Dr. Adrianne Bendich is Clinical Director, Medical Affairs at GlaxoSmithKline (GSK) Consumer Healthcare, where she is responsible for leading the innovation and medical programs in support of many wellknown brands, including TUMS and Os-Cal. Dr. Bendich had primary responsibility for GSK’s support for the Women’s Health Initiative (WHI) intervention study. Prior to joining GSK, Dr. Bendich was at Roche Vitamins, Inc. and was involved with the groundbreaking clinical studies showing that folic acid-containing multivitamins significantly reduced major classes of birth defects. Dr. Bendich has co-authored over 100 major clinical research studies in the area of preventive nutrition. Dr. Bendich is recognized as a leading authority on antioxidants, nutrition and immunity and pregnancy outcomes, vitamin safety and the costeffectiveness of vitamin/mineral supplementation. Dr. Bendich is the editor of nine books, including “Preventive Nutrition: The Comprehensive Guide For Health Professionals” coedited with Dr. Richard Deckelbaum, and is Series Editor of “Nutrition and Health” for Humana Press with 32 published volumes, including “Probiotics in Pediatric Medicine” edited by Dr. Sonia Michail and Dr. Philip Sherman; “Handbook of Nutrition and Pregnancy” edited by Dr. Carol Lammi-Keefe, Dr. Sarah Couch, and Dr. Elliot Philipson; “Nutrition and Rheumatic Disease” edited by Dr. Laura Coleman; “Nutrition and Kidney Disease” edited by Dr. Laura Byham-Grey, Dr. Jerrilynn Burrowes, and Dr. Glenn Chertow; “Nutrition and Health in Developing Countries” edited by Dr. Richard Semba and Dr. Martin Bloem; “Calcium in Human Health” edited by Dr. Robert Heaney and Dr. Connie Weaver, and “Nutrition and Bone Health” edited by Dr. Michael Holick and Dr. Bess Dawson-Hughes. Dr. Bendich served as associate editor for “Nutrition,” the International Journal, served on the editorial board of the Journal of Women’s Health and Gender-Based Medicine, and was a member of the Board of Directors of the American College of Nutrition.
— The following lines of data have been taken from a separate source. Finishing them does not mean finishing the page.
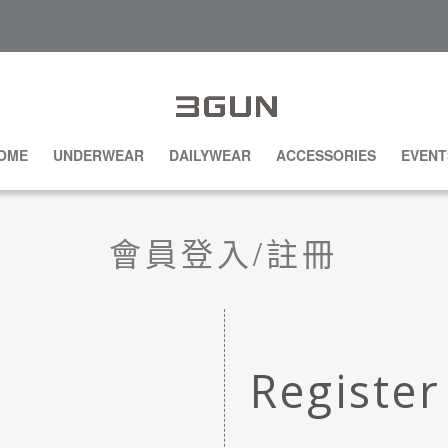
OME
UNDERWEAR
DAILYWEAR
ACCESSORIES
EVENT
會員登入/註冊
Register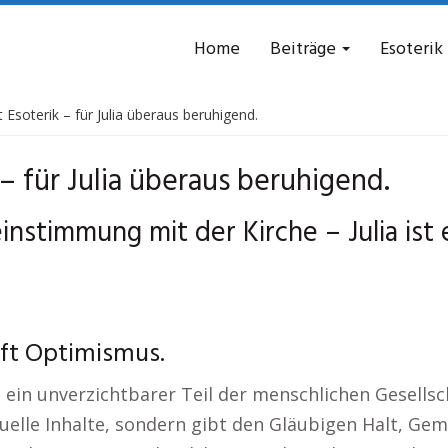
Home
Beiträge
Esoterik
 Esoterik – für Julia überaus beruhigend.
 – für Julia überaus beruhigend.
einstimmung mit der Kirche – Julia is
pft Optimismus.
 ein unverzichtbarer Teil der menschlichen Gesells
ituelle Inhalte, sondern gibt den Gläubigen Halt, Ge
Dr. Bendich was the recipient of the Roche Research Award, is a Tribute to Women and Industry Awardee, and was a recipient of the Burroughs Wellcome Visiting Professorship in Basic Medical Sciences, 2000–2001. In 2008, Dr. Bendich was given the Council for Responsible Nutrition (CRN) Apple Award in recognition of her many contributions to the scientific understanding of dietary supplements. Dr. Bendich holds academic appointments as adjunct professor in the Department of Preventive Medicine and Community Health at UMDNJ and has an adjunct appointment at the Institute of Nutrition, Columbia University P&S, and is an Adjunct Research Professor, Rutgers University, Newark Campus. She is listed in Who’s Who in American Women.